## [EXERCISE GOAL]
Omit all pictures and transcribe only the lines in the entries below that run from the line with "し、「宅配食」で火の不始末と低栄養を防" through the line with "Stuibenfällen (Allgäu /".

Transcribed page contents:
_ _ _ _ _

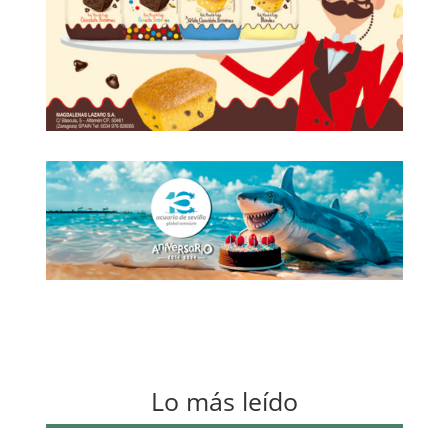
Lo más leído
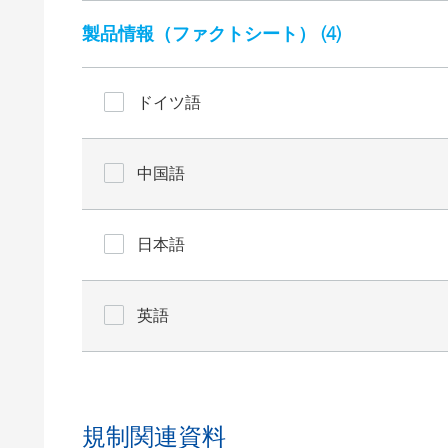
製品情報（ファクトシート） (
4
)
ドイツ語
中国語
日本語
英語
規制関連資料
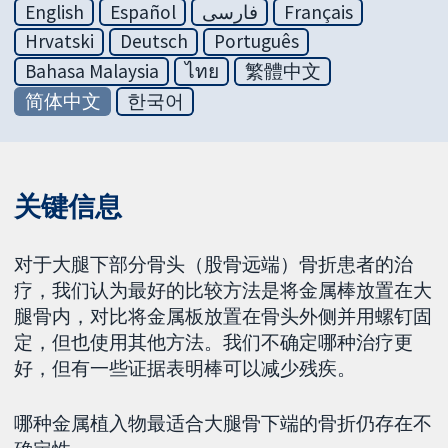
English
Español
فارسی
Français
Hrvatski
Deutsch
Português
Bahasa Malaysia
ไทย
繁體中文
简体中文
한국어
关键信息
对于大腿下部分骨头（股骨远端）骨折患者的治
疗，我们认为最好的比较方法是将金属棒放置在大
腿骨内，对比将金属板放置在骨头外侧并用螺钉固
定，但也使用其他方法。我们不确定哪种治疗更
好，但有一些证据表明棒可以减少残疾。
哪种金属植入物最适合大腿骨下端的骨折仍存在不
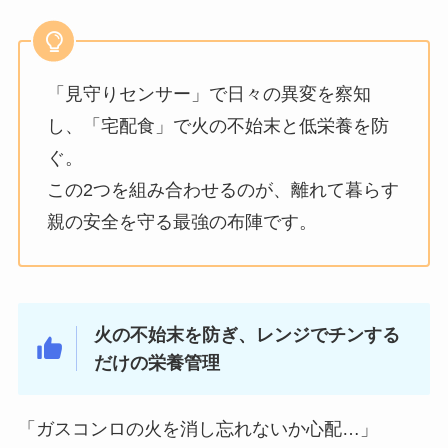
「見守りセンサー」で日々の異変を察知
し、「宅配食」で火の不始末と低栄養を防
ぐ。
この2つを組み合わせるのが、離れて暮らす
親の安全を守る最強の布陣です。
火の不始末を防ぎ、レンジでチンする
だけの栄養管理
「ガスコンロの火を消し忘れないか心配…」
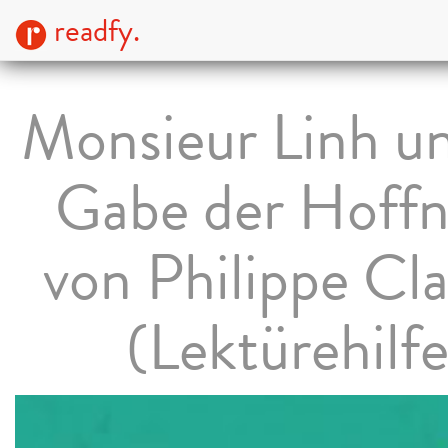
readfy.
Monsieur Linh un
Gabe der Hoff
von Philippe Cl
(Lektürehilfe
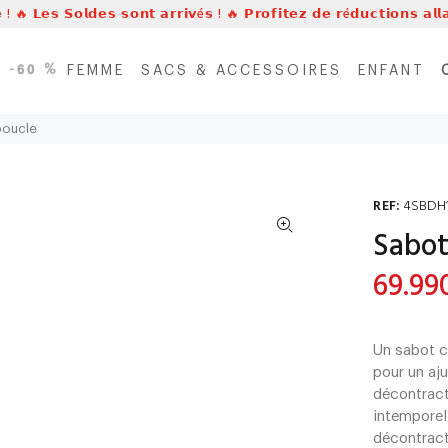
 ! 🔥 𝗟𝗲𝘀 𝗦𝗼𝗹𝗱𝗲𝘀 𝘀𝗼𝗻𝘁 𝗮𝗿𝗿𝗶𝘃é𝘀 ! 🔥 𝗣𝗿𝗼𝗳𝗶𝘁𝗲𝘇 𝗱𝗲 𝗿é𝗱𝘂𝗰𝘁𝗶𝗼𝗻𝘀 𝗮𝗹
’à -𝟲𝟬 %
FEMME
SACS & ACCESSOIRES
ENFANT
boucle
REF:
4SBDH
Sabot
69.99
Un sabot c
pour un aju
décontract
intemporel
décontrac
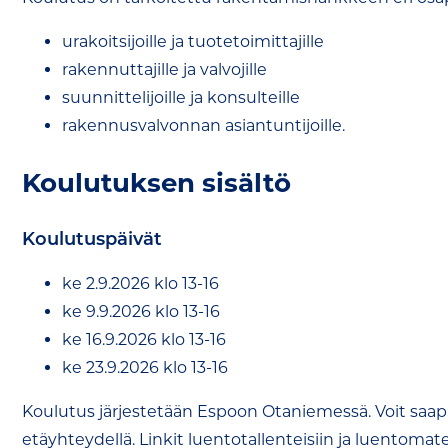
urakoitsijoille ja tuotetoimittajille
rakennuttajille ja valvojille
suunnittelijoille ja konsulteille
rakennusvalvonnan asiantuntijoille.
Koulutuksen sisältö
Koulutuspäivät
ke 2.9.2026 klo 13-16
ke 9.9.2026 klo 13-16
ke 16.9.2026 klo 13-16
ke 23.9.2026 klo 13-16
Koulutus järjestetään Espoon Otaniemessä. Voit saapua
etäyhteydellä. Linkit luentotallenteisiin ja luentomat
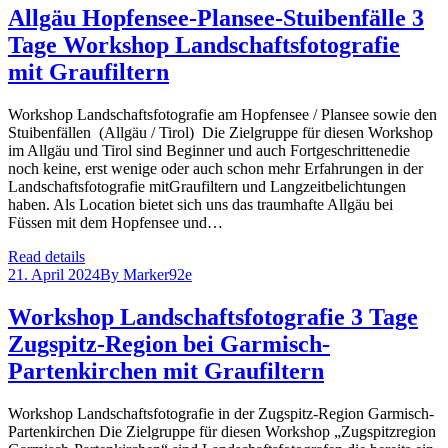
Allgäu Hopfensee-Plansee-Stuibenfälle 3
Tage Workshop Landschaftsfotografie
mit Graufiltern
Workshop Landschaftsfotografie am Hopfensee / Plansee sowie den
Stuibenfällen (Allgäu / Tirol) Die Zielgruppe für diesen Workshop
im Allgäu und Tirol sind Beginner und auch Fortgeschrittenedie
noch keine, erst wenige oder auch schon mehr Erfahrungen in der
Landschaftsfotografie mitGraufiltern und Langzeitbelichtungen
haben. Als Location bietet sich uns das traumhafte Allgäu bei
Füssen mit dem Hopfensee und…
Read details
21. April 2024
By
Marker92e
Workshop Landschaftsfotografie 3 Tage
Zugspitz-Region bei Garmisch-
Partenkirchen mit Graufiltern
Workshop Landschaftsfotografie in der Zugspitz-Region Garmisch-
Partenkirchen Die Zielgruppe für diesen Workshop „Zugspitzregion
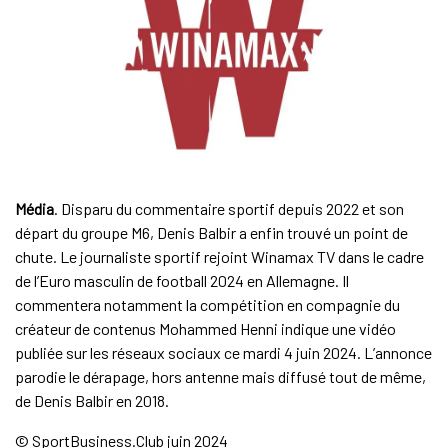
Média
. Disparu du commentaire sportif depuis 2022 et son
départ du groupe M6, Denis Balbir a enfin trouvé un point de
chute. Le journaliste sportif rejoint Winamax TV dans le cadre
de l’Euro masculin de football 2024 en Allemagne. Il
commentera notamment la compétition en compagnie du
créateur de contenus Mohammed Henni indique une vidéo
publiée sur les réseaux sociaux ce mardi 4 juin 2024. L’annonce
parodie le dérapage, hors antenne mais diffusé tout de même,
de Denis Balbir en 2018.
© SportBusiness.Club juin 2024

_ _ _ _ _

## [ANSWER BOX]
し、「宅配食」で火の不始末と低栄養を防
ぐ。
この2つを組み合わせるのが、離れて暮らす
親の安全を守る最強の布陣です。
火の不始末を防ぎ、レンジでチンする
だけの栄養管理
「ガスコンロの火を消し忘れないか心配…」
readfy.
Monsieur Linh un
Gabe der Hoff
von Philippe Cl
(Lektürehilfe
 ! 🔥 𝗟𝗲𝘀 𝗦𝗼𝗹𝗱𝗲𝘀 𝘀𝗼𝗻𝘁 𝗮𝗿𝗿𝗶𝘃é𝘀 ! 🔥 𝗣𝗿𝗼𝗳𝗶𝘁𝗲𝘇 𝗱𝗲 𝗿é𝗱𝘂𝗰𝘁𝗶𝗼𝗻𝘀 𝗮𝗹
’à -𝟲𝟬 %
FEMME
SACS & ACCESSOIRES
ENFANT
boucle
REF:
4SBDH
Sabot
69.99
Un sabot c
pour un aju
décontract
intemporel
décontrac
urakoitsijoille ja tuotetoimittajille
rakennuttajille ja valvojille
suunnittelijoille ja konsulteille
rakennusvalvonnan asiantuntijoille.
Koulutuksen sisältö
Koulutuspäivät
ke 2.9.2026 klo 13-16
ke 9.9.2026 klo 13-16
ke 16.9.2026 klo 13-16
ke 23.9.2026 klo 13-16
Koulutus järjestetään Espoon Otaniemessä. Voit saapua
etäyhteydellä. Linkit luentotallenteisiin ja luentomat
Allgäu Hopfensee-Plansee-Stuibenfälle 3
Tage Workshop Landschaftsfotografie
mit Graufiltern
Workshop Landschaftsfotografie am Hopfensee / Plansee sowie den
Stuibenfällen (Allgäu / Tirol) Die Zielgruppe für diesen Workshop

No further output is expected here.